Time to re-think secondary education

Time to re-think secondary education

As politicians, teachers and parents study today’s secondary school league tables and play the comparison game, isn’t time we changed our archaic way of educating?

The whole basis of today’s league table is how much academic progress and attainment schools have achieved for students.

Of course, striving for the best academically should be a very important part of our education system (as you know, I’m an advocate for selection so the most clever students can reach their full potential) but it should not be the ‘be all and end all.’

It is because we have this unrealistic expectation that every student should reach a certain level academically that we have such soul searching and hand wringing every time the league tables are published.

Meanwhile, the UK is desperately short of engineers and those who possess the technical skills needed to keep this country flourishing economically.

If we’re going to thrive post-Brexit, we need to stop tying ourselves in knots about the percentage of students getting Grades 9-5 and instead have a proper balance between those who are academically qualified and those who have been vocationally trained.

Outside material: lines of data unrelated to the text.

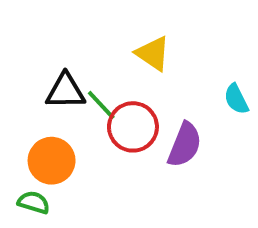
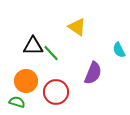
red circle: (133, 127) -> (56, 92), moved

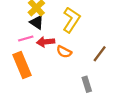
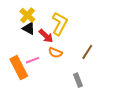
pink line: (26, 38) -> (32, 60), moved
red arrow: (46, 42) -> (46, 36), moved, turned -126

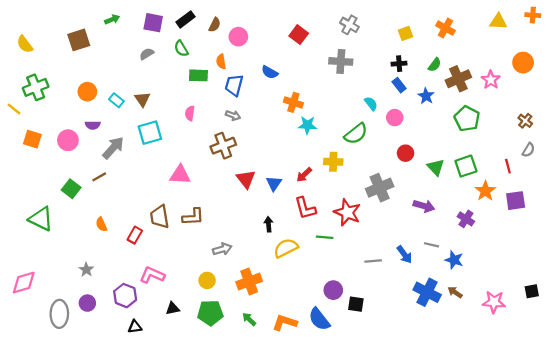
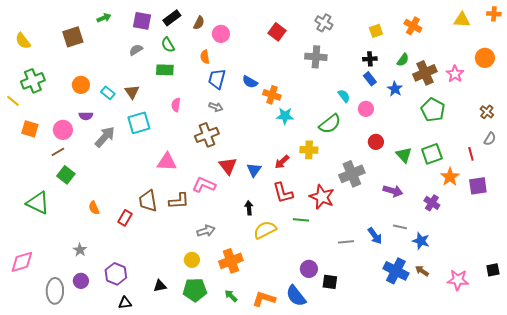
blue semicircle: (270, 72) -> (250, 82), moved
green rectangle: (198, 75) -> (165, 70), moved
brown line: (99, 177) -> (58, 152), moved
pink L-shape: (152, 275) -> (204, 185), moved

Already we have a small number of University Technology Colleges (UTCs) and Studio Schools but their numbers are far too small to make a real difference.

And, unsurprisingly, these specialist colleges are shown to be on average below the academic floor standard in today’s league tables.

To me, this perfectly demonstrates that just focusing on academic success does not paint the whole picture of what is needed in this country.

Does it matter if those students are not academic high flyers if those schools have equipped them with skills that will make a real difference to the workforce?

All our total focus on academia has achieved, thanks to Tony Blair’s unrealistic goal that 50% should go to university, is to create an army of unemployable graduates, many with meaningless degrees.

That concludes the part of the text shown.